When I was working full time, having a child called home from school was a major inconvenience because it would always be on a day that I had an important meeting to go to, a presentation to make etc etc. The priority however should have been my child( you may disagree with this!) and of course I always ended up with guilt, anger and frustration at both the workplace, the child and me, a very stressful time.
What a difference to be able to say
yes, I will come and collect him.
What a difference to be able to spend time and ask
' so what do you need, what is happening where does it hurt?
Of course I miss the importance of being important at meetings and presentations and all that it brings with it, but I value my children and when they are ill, insecure and have tummy ache, they need my attention, my care, love and warmth more than I need the meetings and the presentation however inconvenient that is to others.

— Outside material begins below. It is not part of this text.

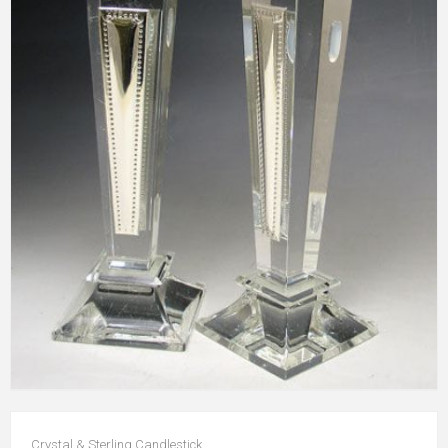
Crystal & Sterling Candlestick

Today, I will probably have to watch the odd children's DVD, snuggled up on the sofa, my writing will have to wait, the housework will have to wait, the garden will have to wait ( it is raining though) ................it is an unexpected moment of togetherness on the sofa, a time for me to listen, a time to share.........and hopefully, my son will be replenished enough tomorrow to go back to school and get on with life.
Slowing down for us is the same thing, we need that time snuggled up on the sofa to replenish and to be listened to, to dream and to make plans to make our dreams a reality. Sounds like another Sunday then, a day of rest but it is anything but...I am investing time and care on the next generation and that is an important job and far from insignificant.